• _Task data_:

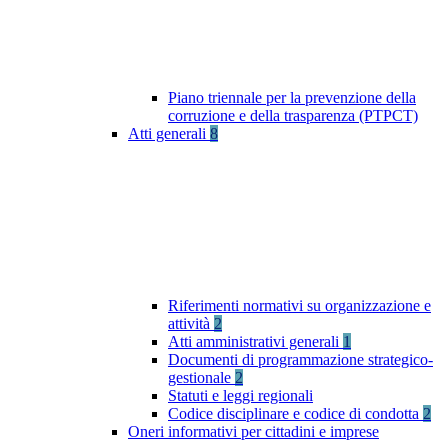
Piano triennale per la prevenzione della
corruzione e della trasparenza (PTPCT)
Atti generali
8
Riferimenti normativi su organizzazione e
attività
2
Atti amministrativi generali
1
Documenti di programmazione strategico-
gestionale
2
Statuti e leggi regionali
Codice disciplinare e codice di condotta
2
Oneri informativi per cittadini e imprese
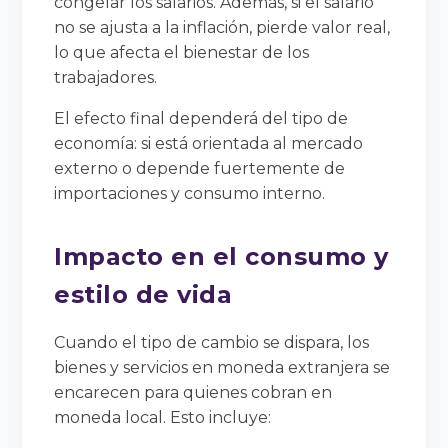
congelar los salarios. Además, si el salario
no se ajusta a la inflación, pierde valor real,
lo que afecta el bienestar de los
trabajadores.
El efecto final dependerá del tipo de
economía: si está orientada al mercado
externo o depende fuertemente de
importaciones y consumo interno.
Impacto en el consumo y
estilo de vida
Cuando el tipo de cambio se dispara, los
bienes y servicios en moneda extranjera se
encarecen para quienes cobran en
moneda local. Esto incluye:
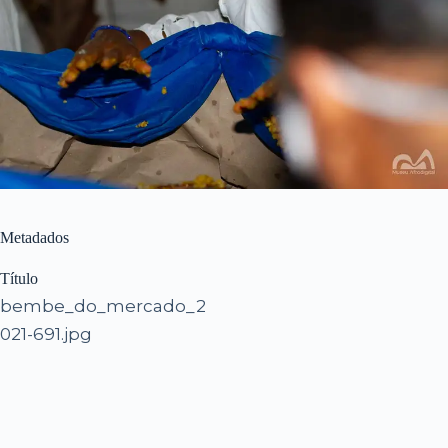
Metadados
Título
bembe_do_mercado_2
021-691.jpg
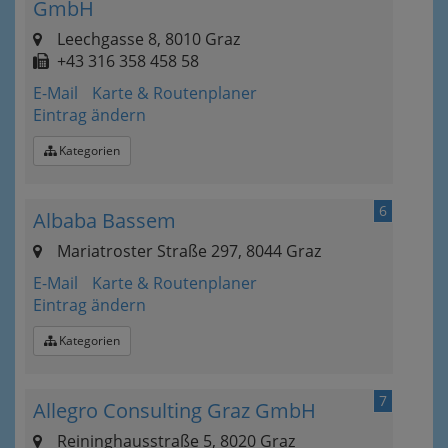
GmbH
Leechgasse 8, 8010 Graz
+43 316 358 458 58
E-Mail
Karte & Routenplaner
Eintrag ändern
Kategorien
6
Albaba Bassem
Mariatroster Straße 297, 8044 Graz
E-Mail
Karte & Routenplaner
Eintrag ändern
Kategorien
7
Allegro Consulting Graz GmbH
Reininghausstraße 5, 8020 Graz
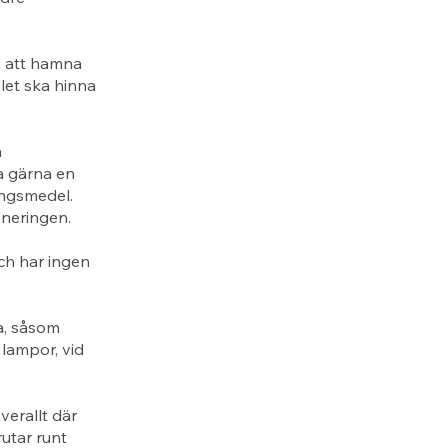
n att hamna
let ska hinna
å
a gärna en
ingsmedel.
aneringen.
ch har ingen
a, såsom
 lampor, vid
erallt där
rutar runt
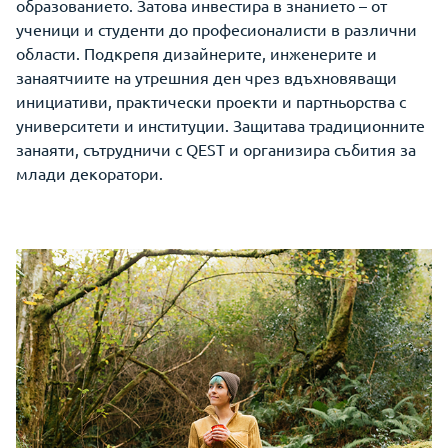
образованието. Затова инвестира в знанието – от
ученици и студенти до професионалисти в различни
области. Подкрепя дизайнерите, инженерите и
занаятчиите на утрешния ден чрез вдъхновяващи
инициативи, практически проекти и партньорства с
университети и институции. Защитава традиционните
занаяти, сътрудничи с QEST и организира събития за
млади декоратори.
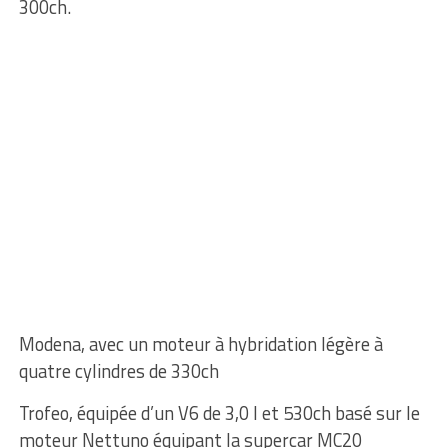
300ch.
Modena, avec un moteur à hybridation légère à
quatre cylindres de 330ch
Trofeo, équipée d’un V6 de 3,0 l et 530ch basé sur le
moteur Nettuno équipant la supercar MC20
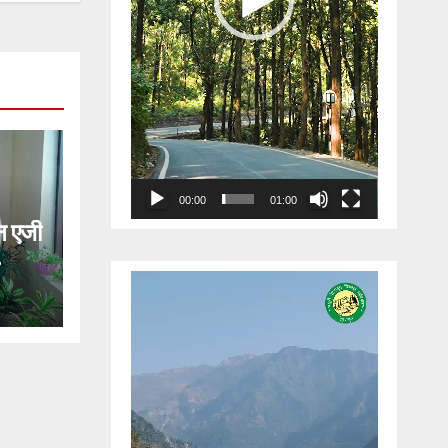
00:00
01:00
 एजी
Video
ेगी
Player
लकर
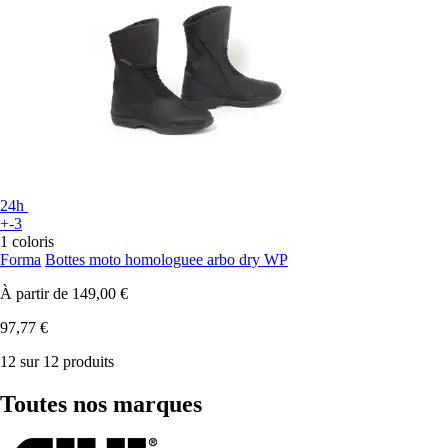
24h
+-3
1 coloris
Forma
Bottes moto homologuee arbo dry WP
À partir de
149,00 €
97,77 €
12 sur 12 produits
Toutes nos marques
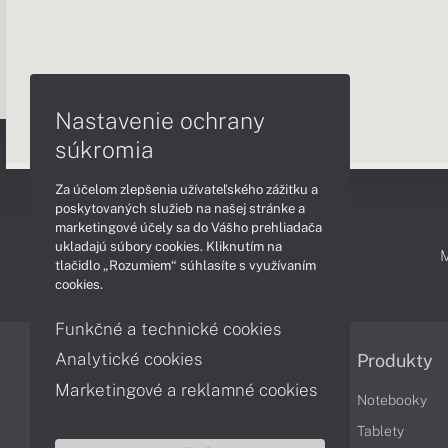
Nastavenie ochrany
súkromia
Za účelom zlepšenia užívateľského zážitku a
poskytovaných služieb na našej stránke a
marketingové účely sa do Vášho prehliadača
ukladajú súbory cookies. Kliknutím na
PODPORA A SERVIS
tlačidlo „Rozumiem“ súhlasíte s využívaním
cookies.
Funkčné a technické cookies
Analytické cookies
Informácie
Produkty
Marketingové a reklamné cookies
Obchodné podmienky
Notebooky
Reklamačné podmienky
Tablety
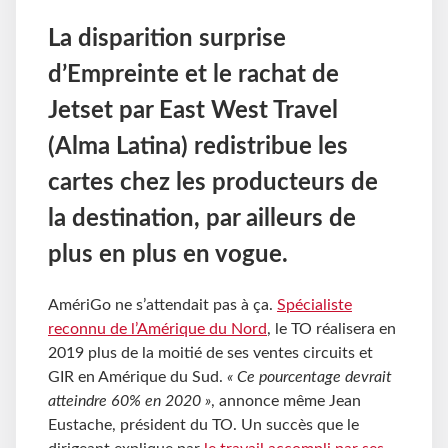
La disparition surprise
d’Empreinte et le rachat de
Jetset par East West Travel
(Alma Latina) redistribue les
cartes chez les producteurs de
la destination, par ailleurs de
plus en plus en vogue.
AmériGo ne s’attendait pas à ça.
Spécialiste
reconnu de l’Amérique du Nord
, le TO réalisera en
2019 plus de la moitié de ses ventes circuits et
GIR en Amérique du Sud.
« Ce pourcentage devrait
atteindre 60% en 2020 »
, annonce même Jean
Eustache, président du TO. Un succès que le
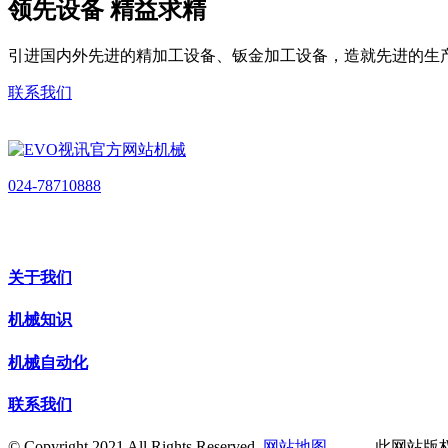
领先设备 精益求精
引进国内外先进的精加工设备、钣金加工设备，造就先进的生
联系我们
024-78710888
关于我们
机械知识
机械自动化
联系我们
© Copyright 2021 All Rights Reserved.
网站地图
此网站版权归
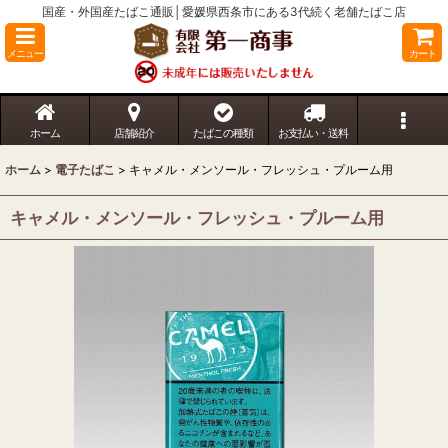
国産・外国産たばこ通販│愛媛県西条市にある3代続く老舗たばこ店
メニュー
カート
ホーム
店舗紹介
たばこの種類
お支払い・送料
ホーム
>
電子たばこ
>
キャメル・メンソール・フレッシュ・プルーム用
キャメル・メンソール・フレッシュ・プルーム用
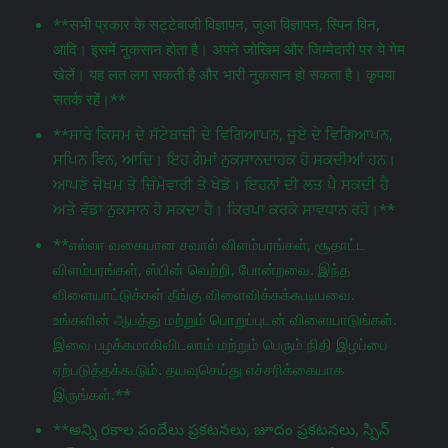
**सभी प्रकार के सट्टेबाजी विज्ञापन, जुआ विज्ञापन, स्पिन विन,
आदि। इसमें नुकसान होता है। अपने जोखिम और जिम्मेदारी पर ये गेम
खेलें। यह लत लग सकती है और भारी नुकसान हो सकता है। कृपया
सतर्क रहें।**
**ਸਾਰੇ ਕਿਸਮ ਦੇ ਸੱਟੇਬਾਜ਼ੀ ਦੇ ਵਿਗਿਆਪਨ, ਜੂਏ ਦੇ ਵਿਗਿਆਪਨ,
ਸਪਿਨ ਵਿਨ, ਆਦਿ। ਇਹ ਗੇਮਾਂ ਨੁਕਸਾਨਦਾਹਕ ਹੋ ਸਕਦੀਆਂ ਹਨ।
ਆਪਣੇ ਜੋਖਮ ਤੇ ਜ਼ਿੰਮੇਵਾਰੀ ਤੇ ਖੇਡੋ। ਇਹਨਾਂ ਦੀ ਲਤ ਪੈ ਸਕਦੀ ਹੈ
ਅਤੇ ਵੱਡਾ ਨੁਕਸਾਨ ਹੋ ਸਕਦਾ ਹੈ। ਕਿਰਪਾ ਕਰਕੇ ਸਾਵਧਾਨ ਰਹੋ।**
**எல்லா வகையான சவால் விளம்பரங்கள், சூதாட்ட
விளம்பரங்கள், ஸ்பின் வெற்றி, போன்றவை. இந்த
விளையாட்டுக்கள் தீங்கு விளைவிக்கக்கூடியவை.
உங்களின் ஆபத்து மற்றும் பொறுப்புடன் விளையாடுங்கள்.
இவை பழக்கமாகிவிடலாம் மற்றும் பெரும் நிதி இழப்பை
ஏற்படுத்தக்கூடும். தயவுசெய்து எச்சரிக்கையாக
இருங்கள்.**
**అన్ని రకాల పందేలు ప్రకటనలు, జూదం ప్రకటనలు, స్పిన్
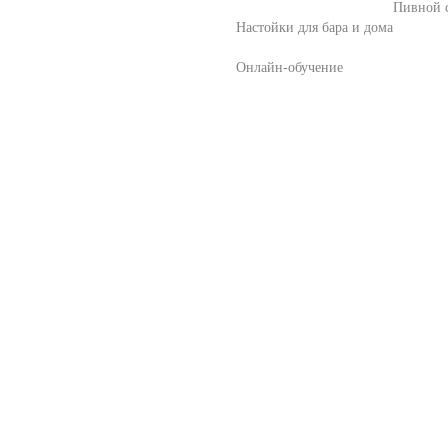
Пивной с
Настойки для бара и дома
Онлайн-обучение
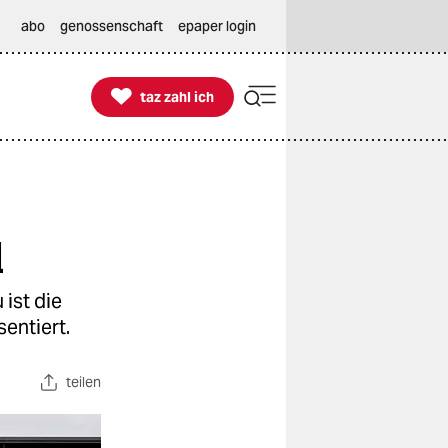
abo
genossenschaft
epaper login

taz zahl ich
taz zahl ich
l
 ist die
sentiert.
teilen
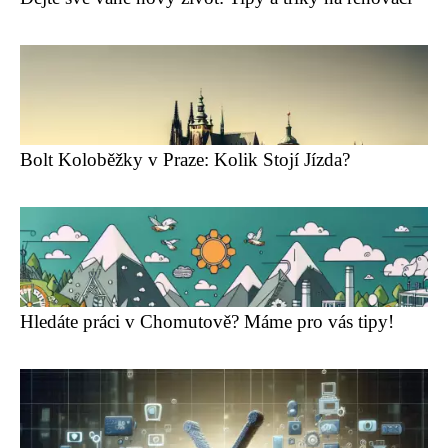
Bolt Koloběžky v Praze: Kolik Stojí Jízda?
Hledáte práci v Chomutově? Máme pro vás tipy!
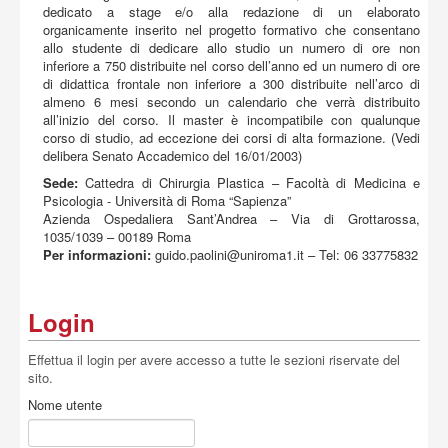
dedicato a stage e/o alla redazione di un elaborato
organicamente inserito nel progetto formativo che consentano
allo studente di dedicare allo studio un numero di ore non
inferiore a 750 distribuite nel corso dell’anno ed un numero di ore
di didattica frontale non inferiore a 300 distribuite nell’arco di
almeno 6 mesi secondo un calendario che verrà distribuito
all’inizio del corso. Il master è incompatibile con qualunque
corso di studio, ad eccezione dei corsi di alta formazione. (Vedi
delibera Senato Accademico del 16/01/2003)
Sede:
Cattedra di Chirurgia Plastica – Facoltà di Medicina e
Psicologia - Università di Roma “Sapienza”
Azienda Ospedaliera Sant’Andrea – Via di Grottarossa,
1035/1039 – 00189 Roma
Per informazioni:
guido.paolini@uniroma1.it
– Tel: 06 33775832
Login
Effettua il login per avere accesso a tutte le sezioni riservate del
sito.
Nome utente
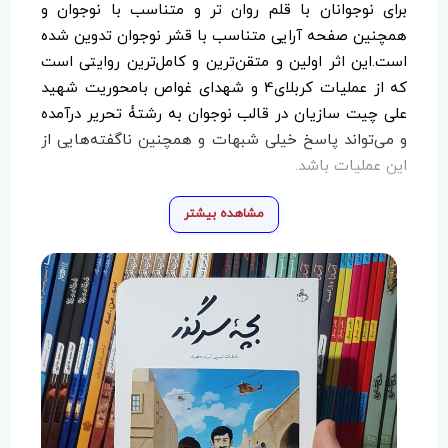
برای نوجوانان با قلم روان تر و متناسب با نوجوان و
همچنین صفحه آرایی متناسب با قشر نوجوان تدوین شده
است.این اثر اولین و متقن‌ترین و کامل‌ترین روایتی است
که از عملیات کربلای4 و شهدای غواص بامحوریت شهید
علی چیت سازیان در قالب نوجوان به رشتۀ تحریر درآمده
و می‌تواند پاسخ خیلی شبهات و همچنین ناگفته‌هایی از
این عملیات باشد.
مشاهده بیشتر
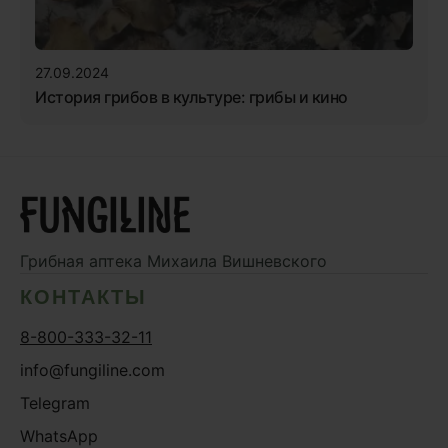
27.09.2024
История грибов в культуре: грибы и кино
Грибная аптека
Михаила Вишневского
КОНТАКТЫ
8-800-333-32-11
info@fungiline.com
Telegram
WhatsApp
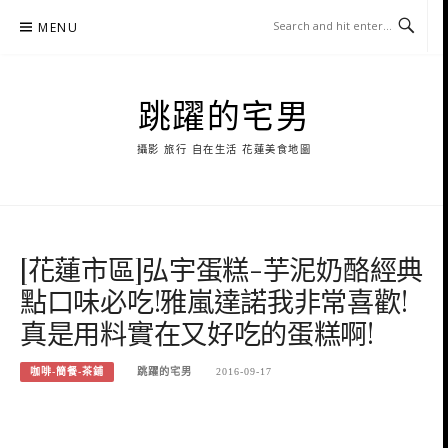
Skip
MENU
to
content
跳躍的宅男
攝影 旅行 自在生活 花蓮美食地圖
[花蓮市區]弘宇蛋糕-芋泥奶酪經典
點口味必吃!雅嵐達諾我非常喜歡!
真是用料實在又好吃的蛋糕啊!
咖啡-簡餐-茶鋪
跳躍的宅男
2016-09-17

• _What the task requires_: Pictures should not appear; only the lines from the start of the listing above to the line containing "moneda local. Esto", both ends included, are to be repeated exactly.

• _Your solution_:
Piano triennale per la prevenzione della
corruzione e della trasparenza (PTPCT)
Atti generali
8
Riferimenti normativi su organizzazione e
attività
2
Atti amministrativi generali
1
Documenti di programmazione strategico-
gestionale
2
Statuti e leggi regionali
Codice disciplinare e codice di condotta
2
Oneri informativi per cittadini e imprese
congelar los salarios. Además, si el salario
no se ajusta a la inflación, pierde valor real,
lo que afecta el bienestar de los
trabajadores.
El efecto final dependerá del tipo de
economía: si está orientada al mercado
externo o depende fuertemente de
importaciones y consumo interno.
Impacto en el consumo y
estilo de vida
Cuando el tipo de cambio se dispara, los
bienes y servicios en moneda extranjera se
encarecen para quienes cobran en
moneda local. Esto incluye:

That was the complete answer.